Now he is officially an adult, we publish photographs of Stroud taken during the six-day murder trial in Aberdeen, Dailyrecord reports.
The jury found him guilty of the lesser crime of culpable homicide, today Stroud spent his landmark birthday behind bars after being sentenced last March.
Stroud will be eligible to apply for parole after serving half his sentence – and could walk free still aged 20.
He was first named and pictured by the Daily Record in the hours after the school stabbing on Wednesday, October 28, 2015.
The Press were prohibited from publishing photographs of the bulky 16-year-old despite his conviction, while his dead victim’s face appeared everywhere.
The victim
Bailey’s family had to listen to harrowing evidence of how he died in a school corridor confrontation at Aberdeen’s respected Cults Academy, sparked by a row over biscuits.School pals told how Bailey, 16, who dreamed of becoming a marine, refused to give Stroud a biscuit.
The fifth-year pupils squared up when someone called Bailey’s mum “fat” and, as they wrestled, Stroud pulled a knife and plunged it into Bailey’s heart.
Stroud had bought the 8.5cm folding knife for £40 from Amazon and had it delivered to his home.
His head teacher, Anna Muirhead, told the trial she warned him about knives when he was “in first year or early second year”.
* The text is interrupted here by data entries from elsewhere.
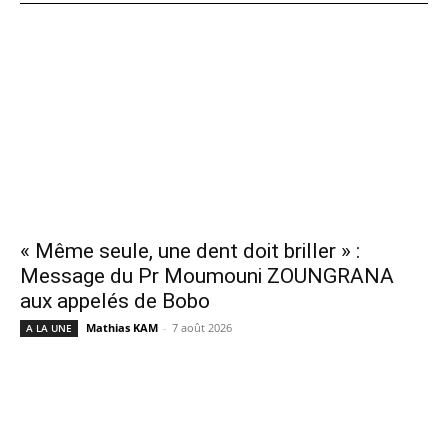
« Même seule, une dent doit briller » :
Message du Pr Moumouni ZOUNGRANA
aux appelés de Bobo
Mathias KAM
-
7 août 2026
A LA UNE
A police expert found Google searches on Stroud’s laptop that suggested he was a ticking timebomb. His searches included “Knife Merchant”, “Illegal Knives UK” and “Knuckleduster UK”.
He had also researched Aberdeen stabbings, “difference between a homicide and a murder” and “how to get rid of someone annoying”.
Fellow pupils told how Stroud regularly showed off knives and knuckle-dusters on the bus and at school.
Bailey died in a pool of blood after a fight broke out over sharing biscuits during the lunch-hour.
Stroud, a troubled misfit with a difficult home life, told police he bought the knife online “because they don’t check if you’re 18 or not”.
He added: “You just leave a note on the door saying there’s no one in and asking for the package to be left in the shed.”
He said of the knife: “It just looked cool.
“It had a gold handle and green or blue dots on it. I had a knife because I’ve never fit in. I was trying to act tough and be cool.”
A fellow pupil told the Record: “He’s got a really horrible, weird obsession with knives, knuckledusters, matches and lighters.
“He sometimes used to take them to school in his pocket.
“He regularly carried knives. He likes violent stuff.
“And he would never shy away from a fight.
“He wouldn’t start them all the time but, if someone started one with him, he wouldn’t back off.”
Sentencing Stroud on April 1 last year, judge Lady Stacey told him: “If you had not carried a knife, the exchange of insults between you and Bailey Gwynne would have led, at worst, to a fistfight without more serious injury and almost certainly no loss of life.”